Originally Posted by thirugata (Post 5679155)
So 1 Rs invested in all the above 4 indices on Jan1 2004 would have become as follows as on Dec 31st 2022.

Nifty - 9.09
Nifty Jr - 11.81
Midcap 100 - 12.42
Smallcap 100 - 8.65.

Now as you can see, there is not much of a difference between what is considered to be the cream (Nifty) and what is considered to be the least quality ( Smallcap).
NiftyJr and Midcap 100 have nothing much to differentiate between them and outperformed Nifty.

Quote:

Originally Posted by wocanak (Post 5679328)
First, the return calculation should be based on the total return index (TRI) and not just the normally quoted index values to take into account the dividends. For the NSE indices you can get the historic normal and TRI values from the NSE website.

Second, everything follows a cycle of ups and downs, and different indices may have differing cycles. So you don't want to just measure returns between fixed dates, you need to do rolling returns to average out the cyclical variation. For equity it could be 5 year or 10 year rolling returns from 2004 to till date.

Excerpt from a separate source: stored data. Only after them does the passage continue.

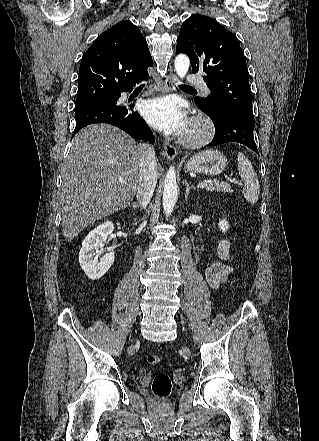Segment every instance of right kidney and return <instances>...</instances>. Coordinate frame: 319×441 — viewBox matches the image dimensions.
I'll list each match as a JSON object with an SVG mask.
<instances>
[{"label":"right kidney","instance_id":"1","mask_svg":"<svg viewBox=\"0 0 319 441\" xmlns=\"http://www.w3.org/2000/svg\"><path fill=\"white\" fill-rule=\"evenodd\" d=\"M112 222H104L91 230L82 242L79 252V263L85 274L91 280L100 279L112 266L114 252L106 253L98 262V255L103 251L107 238L113 232Z\"/></svg>","mask_w":319,"mask_h":441}]
</instances>
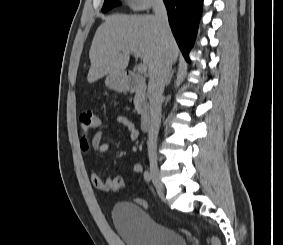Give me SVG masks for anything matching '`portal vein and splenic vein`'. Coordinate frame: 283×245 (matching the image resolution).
Here are the masks:
<instances>
[{
  "mask_svg": "<svg viewBox=\"0 0 283 245\" xmlns=\"http://www.w3.org/2000/svg\"><path fill=\"white\" fill-rule=\"evenodd\" d=\"M128 53H133L136 57H139V54L133 51H130ZM137 70L139 73H146L147 71V65L145 63H139L137 65Z\"/></svg>",
  "mask_w": 283,
  "mask_h": 245,
  "instance_id": "18ae733b",
  "label": "portal vein and splenic vein"
}]
</instances>
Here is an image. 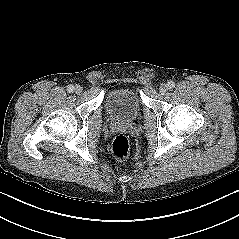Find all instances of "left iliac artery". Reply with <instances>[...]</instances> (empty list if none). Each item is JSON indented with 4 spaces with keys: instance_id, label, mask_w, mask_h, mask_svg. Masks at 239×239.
<instances>
[{
    "instance_id": "left-iliac-artery-1",
    "label": "left iliac artery",
    "mask_w": 239,
    "mask_h": 239,
    "mask_svg": "<svg viewBox=\"0 0 239 239\" xmlns=\"http://www.w3.org/2000/svg\"><path fill=\"white\" fill-rule=\"evenodd\" d=\"M168 89H173L175 87V83L173 81L168 82Z\"/></svg>"
}]
</instances>
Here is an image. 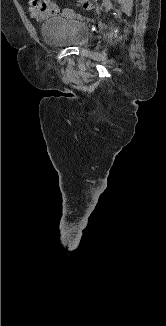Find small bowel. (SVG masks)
I'll use <instances>...</instances> for the list:
<instances>
[{"label": "small bowel", "mask_w": 166, "mask_h": 326, "mask_svg": "<svg viewBox=\"0 0 166 326\" xmlns=\"http://www.w3.org/2000/svg\"><path fill=\"white\" fill-rule=\"evenodd\" d=\"M27 12L33 19L43 20L57 15L60 8L54 0H28Z\"/></svg>", "instance_id": "1"}]
</instances>
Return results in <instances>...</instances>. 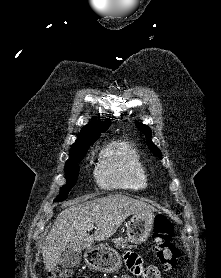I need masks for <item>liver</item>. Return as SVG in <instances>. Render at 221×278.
Wrapping results in <instances>:
<instances>
[{"label": "liver", "instance_id": "obj_1", "mask_svg": "<svg viewBox=\"0 0 221 278\" xmlns=\"http://www.w3.org/2000/svg\"><path fill=\"white\" fill-rule=\"evenodd\" d=\"M84 201L69 202L48 233L42 249L47 271L55 269L67 249L81 252L95 241L110 238L130 215L154 211L151 205L122 194ZM90 224L95 225L93 235L87 233Z\"/></svg>", "mask_w": 221, "mask_h": 278}]
</instances>
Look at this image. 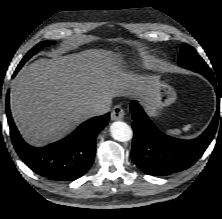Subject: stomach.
I'll use <instances>...</instances> for the list:
<instances>
[{
	"label": "stomach",
	"mask_w": 222,
	"mask_h": 219,
	"mask_svg": "<svg viewBox=\"0 0 222 219\" xmlns=\"http://www.w3.org/2000/svg\"><path fill=\"white\" fill-rule=\"evenodd\" d=\"M176 99V91L171 85L155 79L150 90L146 94L144 104L148 113L153 117H157L164 107L171 105Z\"/></svg>",
	"instance_id": "1"
}]
</instances>
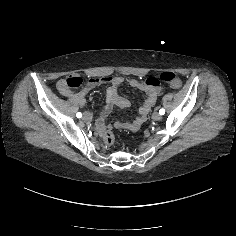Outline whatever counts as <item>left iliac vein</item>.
Segmentation results:
<instances>
[{"mask_svg":"<svg viewBox=\"0 0 236 236\" xmlns=\"http://www.w3.org/2000/svg\"><path fill=\"white\" fill-rule=\"evenodd\" d=\"M152 119H153V120H160V119H161V114L158 113V112H154V113L152 114Z\"/></svg>","mask_w":236,"mask_h":236,"instance_id":"left-iliac-vein-1","label":"left iliac vein"}]
</instances>
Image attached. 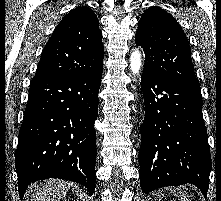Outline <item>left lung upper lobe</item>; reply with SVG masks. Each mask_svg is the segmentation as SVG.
<instances>
[{
  "instance_id": "5c2ea615",
  "label": "left lung upper lobe",
  "mask_w": 221,
  "mask_h": 201,
  "mask_svg": "<svg viewBox=\"0 0 221 201\" xmlns=\"http://www.w3.org/2000/svg\"><path fill=\"white\" fill-rule=\"evenodd\" d=\"M135 42L145 52L144 71L200 87L187 37L169 13L156 6L148 8L138 22Z\"/></svg>"
}]
</instances>
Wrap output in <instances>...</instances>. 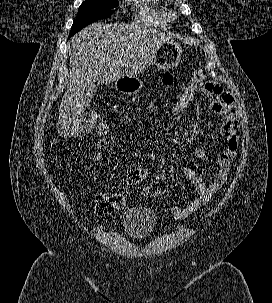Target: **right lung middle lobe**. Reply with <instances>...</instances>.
<instances>
[{"instance_id":"obj_1","label":"right lung middle lobe","mask_w":272,"mask_h":303,"mask_svg":"<svg viewBox=\"0 0 272 303\" xmlns=\"http://www.w3.org/2000/svg\"><path fill=\"white\" fill-rule=\"evenodd\" d=\"M118 5V0H85L78 9L69 37L91 22L110 17L114 12L113 8Z\"/></svg>"}]
</instances>
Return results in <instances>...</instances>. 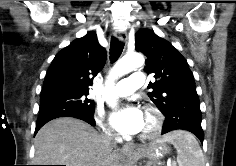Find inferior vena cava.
Wrapping results in <instances>:
<instances>
[{
    "label": "inferior vena cava",
    "instance_id": "inferior-vena-cava-1",
    "mask_svg": "<svg viewBox=\"0 0 236 166\" xmlns=\"http://www.w3.org/2000/svg\"><path fill=\"white\" fill-rule=\"evenodd\" d=\"M103 138H104L107 149L111 151L116 146L115 136L111 133H105L103 135Z\"/></svg>",
    "mask_w": 236,
    "mask_h": 166
}]
</instances>
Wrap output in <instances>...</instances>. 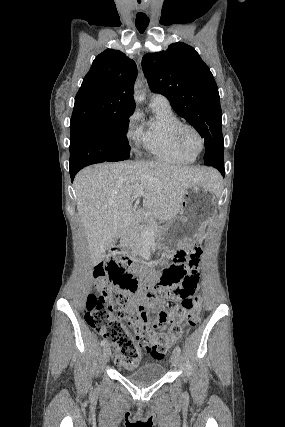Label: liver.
I'll list each match as a JSON object with an SVG mask.
<instances>
[{"instance_id":"liver-1","label":"liver","mask_w":285,"mask_h":427,"mask_svg":"<svg viewBox=\"0 0 285 427\" xmlns=\"http://www.w3.org/2000/svg\"><path fill=\"white\" fill-rule=\"evenodd\" d=\"M218 183L212 168L163 162L102 163L84 168L75 177L74 189L92 264L101 262L109 243L133 223V198L143 196L144 208L165 222L177 216L188 188L202 185L217 192ZM135 185L142 188L143 195Z\"/></svg>"}]
</instances>
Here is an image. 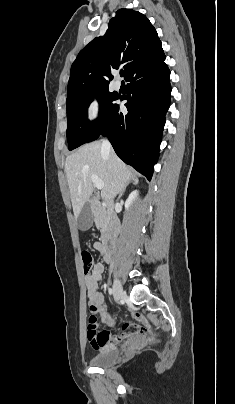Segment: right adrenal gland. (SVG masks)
<instances>
[{"mask_svg":"<svg viewBox=\"0 0 235 404\" xmlns=\"http://www.w3.org/2000/svg\"><path fill=\"white\" fill-rule=\"evenodd\" d=\"M138 182H139L138 178H136V177H133V178H132V181H131L132 184L137 185ZM124 192H125V188L121 191L119 197H121Z\"/></svg>","mask_w":235,"mask_h":404,"instance_id":"right-adrenal-gland-1","label":"right adrenal gland"}]
</instances>
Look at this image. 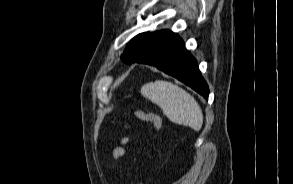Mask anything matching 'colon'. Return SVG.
Instances as JSON below:
<instances>
[{"mask_svg": "<svg viewBox=\"0 0 293 184\" xmlns=\"http://www.w3.org/2000/svg\"><path fill=\"white\" fill-rule=\"evenodd\" d=\"M134 116L141 121L150 122L153 124L155 131H159L162 127L161 118L154 113H146L141 110H134ZM136 184H143L141 182H137Z\"/></svg>", "mask_w": 293, "mask_h": 184, "instance_id": "colon-1", "label": "colon"}]
</instances>
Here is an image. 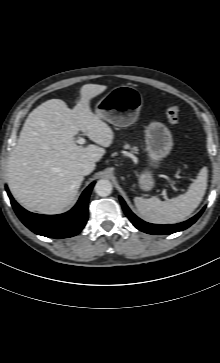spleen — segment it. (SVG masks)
<instances>
[{"label":"spleen","mask_w":220,"mask_h":363,"mask_svg":"<svg viewBox=\"0 0 220 363\" xmlns=\"http://www.w3.org/2000/svg\"><path fill=\"white\" fill-rule=\"evenodd\" d=\"M207 189V170L203 168L188 191L167 201L135 197L138 213L147 222L175 224L182 222L199 206Z\"/></svg>","instance_id":"obj_1"}]
</instances>
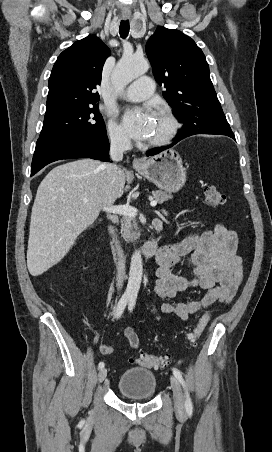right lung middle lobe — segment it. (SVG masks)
Segmentation results:
<instances>
[{
	"label": "right lung middle lobe",
	"instance_id": "right-lung-middle-lobe-1",
	"mask_svg": "<svg viewBox=\"0 0 272 452\" xmlns=\"http://www.w3.org/2000/svg\"><path fill=\"white\" fill-rule=\"evenodd\" d=\"M105 135V123L95 104L45 114L39 138Z\"/></svg>",
	"mask_w": 272,
	"mask_h": 452
}]
</instances>
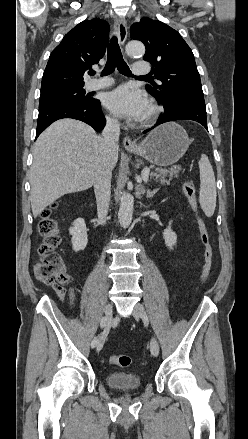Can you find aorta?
<instances>
[{"label":"aorta","mask_w":248,"mask_h":439,"mask_svg":"<svg viewBox=\"0 0 248 439\" xmlns=\"http://www.w3.org/2000/svg\"><path fill=\"white\" fill-rule=\"evenodd\" d=\"M126 53L129 56H143L145 53V47L143 43L139 41H130L125 47ZM134 210V198L128 192H123L120 197V207L118 211V220L123 228H127L133 217Z\"/></svg>","instance_id":"obj_1"}]
</instances>
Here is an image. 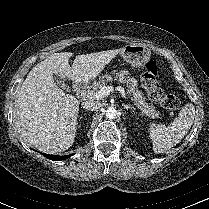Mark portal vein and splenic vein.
I'll list each match as a JSON object with an SVG mask.
<instances>
[{
    "mask_svg": "<svg viewBox=\"0 0 209 209\" xmlns=\"http://www.w3.org/2000/svg\"><path fill=\"white\" fill-rule=\"evenodd\" d=\"M116 91H119L121 96L123 98H126V93L123 87L121 86H117L115 88ZM114 91V88L112 86H103L97 93H96V97L97 98H103L105 96H108L111 92Z\"/></svg>",
    "mask_w": 209,
    "mask_h": 209,
    "instance_id": "portal-vein-and-splenic-vein-1",
    "label": "portal vein and splenic vein"
}]
</instances>
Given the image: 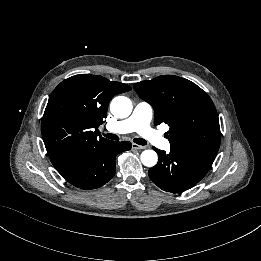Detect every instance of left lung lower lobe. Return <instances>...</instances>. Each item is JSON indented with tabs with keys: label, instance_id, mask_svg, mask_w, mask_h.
Returning a JSON list of instances; mask_svg holds the SVG:
<instances>
[{
	"label": "left lung lower lobe",
	"instance_id": "1",
	"mask_svg": "<svg viewBox=\"0 0 261 261\" xmlns=\"http://www.w3.org/2000/svg\"><path fill=\"white\" fill-rule=\"evenodd\" d=\"M158 163L149 169L150 179L162 190L180 193L197 184L210 169L214 158L196 151L154 148Z\"/></svg>",
	"mask_w": 261,
	"mask_h": 261
}]
</instances>
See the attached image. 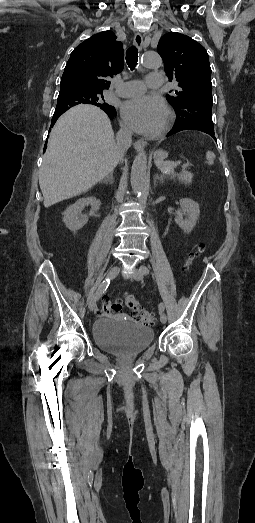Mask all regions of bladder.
<instances>
[{"label":"bladder","instance_id":"obj_1","mask_svg":"<svg viewBox=\"0 0 255 523\" xmlns=\"http://www.w3.org/2000/svg\"><path fill=\"white\" fill-rule=\"evenodd\" d=\"M153 337L152 327L108 316L97 320L92 329L97 346L116 354L141 352L152 345Z\"/></svg>","mask_w":255,"mask_h":523}]
</instances>
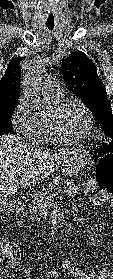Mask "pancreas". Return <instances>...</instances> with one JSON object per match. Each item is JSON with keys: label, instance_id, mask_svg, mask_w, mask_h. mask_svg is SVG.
<instances>
[{"label": "pancreas", "instance_id": "pancreas-1", "mask_svg": "<svg viewBox=\"0 0 113 279\" xmlns=\"http://www.w3.org/2000/svg\"><path fill=\"white\" fill-rule=\"evenodd\" d=\"M69 186L65 187V193L69 196H74L77 193L78 187L75 184L74 180L67 181ZM56 183H60L59 179H55L54 182L50 183L47 188H42L41 191L36 192L32 196V201L29 204V208L31 211H36L38 209H44V206L49 204V197L51 196L52 190L56 187ZM37 222H40V219H37ZM39 227L46 228V225H42Z\"/></svg>", "mask_w": 113, "mask_h": 279}]
</instances>
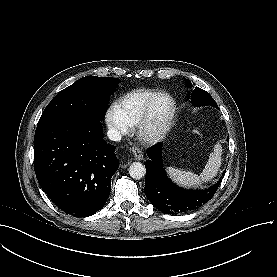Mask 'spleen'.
<instances>
[{
  "mask_svg": "<svg viewBox=\"0 0 277 277\" xmlns=\"http://www.w3.org/2000/svg\"><path fill=\"white\" fill-rule=\"evenodd\" d=\"M221 155L222 147L218 143L215 145L214 151L210 154L208 162L200 176L190 171H184L174 167H168L166 171L175 182L183 186L196 187L201 184V182L210 181L213 177L216 176L221 166Z\"/></svg>",
  "mask_w": 277,
  "mask_h": 277,
  "instance_id": "obj_1",
  "label": "spleen"
}]
</instances>
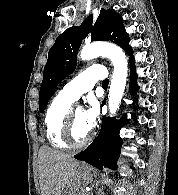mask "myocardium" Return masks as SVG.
<instances>
[{
  "mask_svg": "<svg viewBox=\"0 0 178 195\" xmlns=\"http://www.w3.org/2000/svg\"><path fill=\"white\" fill-rule=\"evenodd\" d=\"M74 109H70L65 117L63 127H62V139L63 141L68 145V147L73 149H80L85 146H87L91 140L93 139V133H90V135L82 142H76L73 139L72 135V129H73V115H74Z\"/></svg>",
  "mask_w": 178,
  "mask_h": 195,
  "instance_id": "obj_1",
  "label": "myocardium"
}]
</instances>
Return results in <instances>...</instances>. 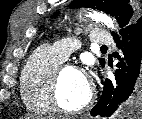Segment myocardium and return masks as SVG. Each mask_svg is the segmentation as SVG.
<instances>
[{
	"instance_id": "1",
	"label": "myocardium",
	"mask_w": 142,
	"mask_h": 119,
	"mask_svg": "<svg viewBox=\"0 0 142 119\" xmlns=\"http://www.w3.org/2000/svg\"><path fill=\"white\" fill-rule=\"evenodd\" d=\"M66 69H74L79 71V69L72 64L60 65L59 68L56 70L55 74L53 75L52 80L50 82L49 100H50L52 109L56 111L57 113L65 114V115H74V114H78L85 111L87 108L91 106L95 98V92L94 90L91 89L87 99L82 104H80L79 106L75 108L64 107L61 104L59 99V90H60L61 79Z\"/></svg>"
}]
</instances>
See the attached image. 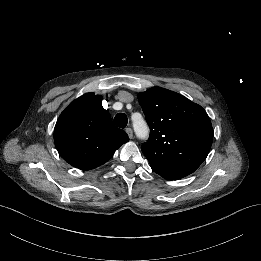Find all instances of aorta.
I'll return each mask as SVG.
<instances>
[{"mask_svg": "<svg viewBox=\"0 0 261 261\" xmlns=\"http://www.w3.org/2000/svg\"><path fill=\"white\" fill-rule=\"evenodd\" d=\"M140 116V119H134L132 121L133 128L135 130L136 136L141 139H145L148 136L149 128L145 121L142 119L140 113H136Z\"/></svg>", "mask_w": 261, "mask_h": 261, "instance_id": "1", "label": "aorta"}]
</instances>
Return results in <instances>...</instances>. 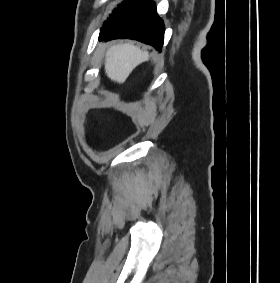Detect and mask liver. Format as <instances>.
I'll return each instance as SVG.
<instances>
[{"label":"liver","mask_w":280,"mask_h":283,"mask_svg":"<svg viewBox=\"0 0 280 283\" xmlns=\"http://www.w3.org/2000/svg\"><path fill=\"white\" fill-rule=\"evenodd\" d=\"M148 56V52L130 43L111 46L106 52L105 73L112 81L123 83Z\"/></svg>","instance_id":"1"}]
</instances>
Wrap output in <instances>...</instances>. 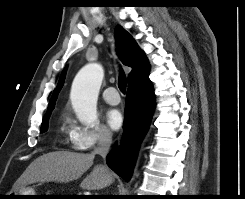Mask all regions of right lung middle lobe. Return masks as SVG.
<instances>
[{"instance_id": "right-lung-middle-lobe-1", "label": "right lung middle lobe", "mask_w": 245, "mask_h": 199, "mask_svg": "<svg viewBox=\"0 0 245 199\" xmlns=\"http://www.w3.org/2000/svg\"><path fill=\"white\" fill-rule=\"evenodd\" d=\"M51 114L45 116L43 118V121H42V125H41V132H45L47 130V127H48V119L50 117Z\"/></svg>"}]
</instances>
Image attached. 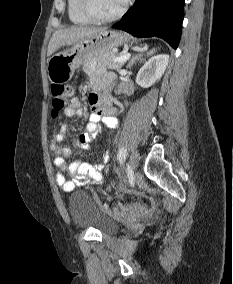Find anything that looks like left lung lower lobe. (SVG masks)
Wrapping results in <instances>:
<instances>
[{"label":"left lung lower lobe","instance_id":"1","mask_svg":"<svg viewBox=\"0 0 233 284\" xmlns=\"http://www.w3.org/2000/svg\"><path fill=\"white\" fill-rule=\"evenodd\" d=\"M185 0H135L112 27L137 37H160L176 49L182 32Z\"/></svg>","mask_w":233,"mask_h":284}]
</instances>
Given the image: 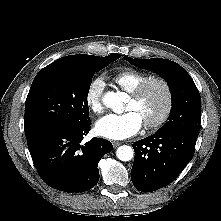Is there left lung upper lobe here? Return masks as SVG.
<instances>
[{"mask_svg": "<svg viewBox=\"0 0 221 221\" xmlns=\"http://www.w3.org/2000/svg\"><path fill=\"white\" fill-rule=\"evenodd\" d=\"M129 63L160 74L168 81L172 94L169 121L158 131L188 130L199 132L201 122V97L191 76L177 63L168 59H133Z\"/></svg>", "mask_w": 221, "mask_h": 221, "instance_id": "5c2ea615", "label": "left lung upper lobe"}]
</instances>
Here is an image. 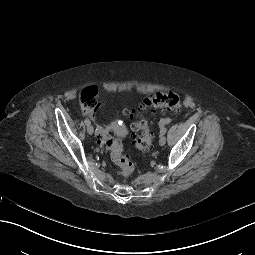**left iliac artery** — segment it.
Wrapping results in <instances>:
<instances>
[{
  "mask_svg": "<svg viewBox=\"0 0 255 255\" xmlns=\"http://www.w3.org/2000/svg\"><path fill=\"white\" fill-rule=\"evenodd\" d=\"M167 132V128L163 127L160 130L161 135H164Z\"/></svg>",
  "mask_w": 255,
  "mask_h": 255,
  "instance_id": "1",
  "label": "left iliac artery"
}]
</instances>
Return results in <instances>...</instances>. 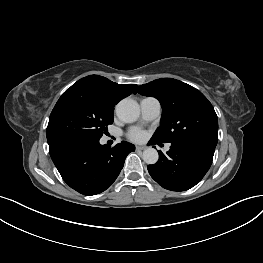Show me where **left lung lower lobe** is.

Thanks for sharing this, gentlemen.

To my layman eyes, all I can see is:Isn't that enough of a difference, and enough of a deterrent, from having too much exposure to Small Cap funds, and probably a sign to increase more exposure to predominantly Large Cap and to a lesser extent Mid Cap funds?

Quote:

Originally Posted by carboy (Post 5679359)
Asking a question for a non-tech savvy person of age nearing 60 - if the AMC (HDFC or ICICI MF AMCs) is contacted will their representative come home to fill forms & set up SIP for an Index fund (Direct) - the amount will be substantial.

Nowadays they do it, but better go to their branch office since its your precious money accumulated.